At the C.I.A., Mr. Wilpers’s sons said, he specialized in gathering biographical information about Soviet and Chinese scientists, and in supervising translators for American information agencies in Eastern Europe. He retired in 1975.
Though reticent about the drama surrounding Tojo’s capture, Mr. Wilpers did become curious about one missing detail from that time, his sons said. As he recalled, a superior officer had recommended him for the Bronze Star; but he had never received it. Through inquiries to the Army, pursued with his family’s help, Mr. Wilpers learned that there had been some contradictory signals from top officials about awarding medals for heroic acts occurring after Sept. 2 — the official date Japan surrendered.

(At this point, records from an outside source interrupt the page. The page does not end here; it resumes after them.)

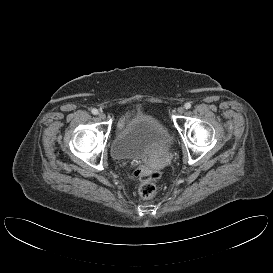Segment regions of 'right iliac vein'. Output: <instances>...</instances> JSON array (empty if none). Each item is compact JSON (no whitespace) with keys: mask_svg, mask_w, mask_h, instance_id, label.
<instances>
[{"mask_svg":"<svg viewBox=\"0 0 273 273\" xmlns=\"http://www.w3.org/2000/svg\"><path fill=\"white\" fill-rule=\"evenodd\" d=\"M98 116H99V118L102 119V120H104V119L106 118V115H105L103 112H100V113L98 114Z\"/></svg>","mask_w":273,"mask_h":273,"instance_id":"1","label":"right iliac vein"}]
</instances>
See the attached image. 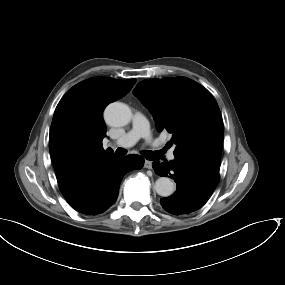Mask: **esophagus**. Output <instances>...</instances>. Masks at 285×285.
<instances>
[{
  "label": "esophagus",
  "mask_w": 285,
  "mask_h": 285,
  "mask_svg": "<svg viewBox=\"0 0 285 285\" xmlns=\"http://www.w3.org/2000/svg\"><path fill=\"white\" fill-rule=\"evenodd\" d=\"M144 167H145L146 169H151V168H152V162L149 161V160H145V162H144Z\"/></svg>",
  "instance_id": "esophagus-1"
}]
</instances>
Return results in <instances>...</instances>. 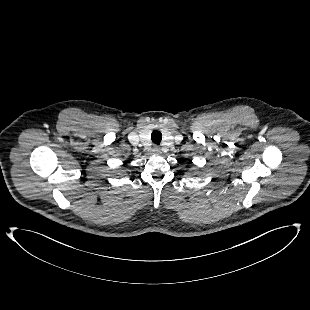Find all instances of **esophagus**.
I'll use <instances>...</instances> for the list:
<instances>
[{
    "mask_svg": "<svg viewBox=\"0 0 310 310\" xmlns=\"http://www.w3.org/2000/svg\"><path fill=\"white\" fill-rule=\"evenodd\" d=\"M152 151H153L154 154H159L160 153V148L158 146H154Z\"/></svg>",
    "mask_w": 310,
    "mask_h": 310,
    "instance_id": "34e87169",
    "label": "esophagus"
}]
</instances>
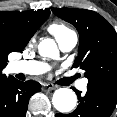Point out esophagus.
<instances>
[{
	"label": "esophagus",
	"instance_id": "obj_1",
	"mask_svg": "<svg viewBox=\"0 0 117 117\" xmlns=\"http://www.w3.org/2000/svg\"><path fill=\"white\" fill-rule=\"evenodd\" d=\"M55 88H56V86L53 85V84H50V83H45V84H43V87H42V89H43L44 91H52V90H54Z\"/></svg>",
	"mask_w": 117,
	"mask_h": 117
}]
</instances>
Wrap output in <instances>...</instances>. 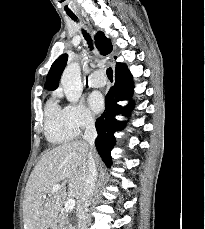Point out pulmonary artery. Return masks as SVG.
<instances>
[{
    "label": "pulmonary artery",
    "instance_id": "e3ab8cb5",
    "mask_svg": "<svg viewBox=\"0 0 205 229\" xmlns=\"http://www.w3.org/2000/svg\"><path fill=\"white\" fill-rule=\"evenodd\" d=\"M88 82L91 87L98 88L105 85L106 79L99 72H94L89 76Z\"/></svg>",
    "mask_w": 205,
    "mask_h": 229
}]
</instances>
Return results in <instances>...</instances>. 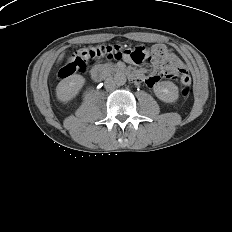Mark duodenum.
<instances>
[{"label":"duodenum","mask_w":232,"mask_h":232,"mask_svg":"<svg viewBox=\"0 0 232 232\" xmlns=\"http://www.w3.org/2000/svg\"><path fill=\"white\" fill-rule=\"evenodd\" d=\"M117 72L119 75L127 76L130 80L134 82H137L139 79L137 74L131 73L124 68H119ZM90 76L94 82H100L104 76V69L101 66H94L90 72Z\"/></svg>","instance_id":"duodenum-1"}]
</instances>
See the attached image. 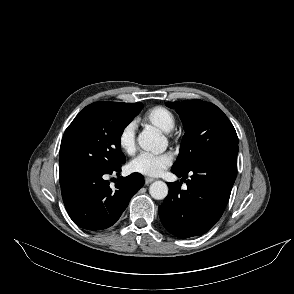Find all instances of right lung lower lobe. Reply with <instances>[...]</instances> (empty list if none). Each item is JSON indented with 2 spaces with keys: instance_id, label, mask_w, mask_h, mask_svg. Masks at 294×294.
<instances>
[{
  "instance_id": "obj_1",
  "label": "right lung lower lobe",
  "mask_w": 294,
  "mask_h": 294,
  "mask_svg": "<svg viewBox=\"0 0 294 294\" xmlns=\"http://www.w3.org/2000/svg\"><path fill=\"white\" fill-rule=\"evenodd\" d=\"M121 171V164L112 170H91L60 176L65 208L75 224L88 230L112 226L126 209L131 197L144 185V177L132 173L119 177L115 189L106 180L108 174Z\"/></svg>"
}]
</instances>
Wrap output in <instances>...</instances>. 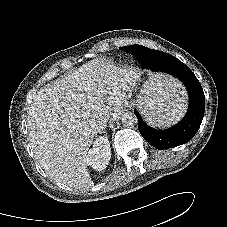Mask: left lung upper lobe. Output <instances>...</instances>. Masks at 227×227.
Returning <instances> with one entry per match:
<instances>
[{
    "mask_svg": "<svg viewBox=\"0 0 227 227\" xmlns=\"http://www.w3.org/2000/svg\"><path fill=\"white\" fill-rule=\"evenodd\" d=\"M132 46H134V45H132ZM132 46H125V47H122L121 49H122L123 51L127 52V53H130V52H128V50H129L130 47H132ZM165 55L168 57V59H169V58H175V57H173V56H171V55H169V54H166V53H165Z\"/></svg>",
    "mask_w": 227,
    "mask_h": 227,
    "instance_id": "1",
    "label": "left lung upper lobe"
}]
</instances>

After an official review, Mr. Wilpers received his award in 2010. It was “very satisfying” to receive the award after so many years, he said in an interview with The Washington Post, but he had pursued it as a matter of principle, to set the record straight at the end of his life, rather than to attract attention.
“All of this was very sad,” he said of the war. “I didn’t want to do anything to describe it as wonderful. What happened happened. Like any war, it should be regretted.”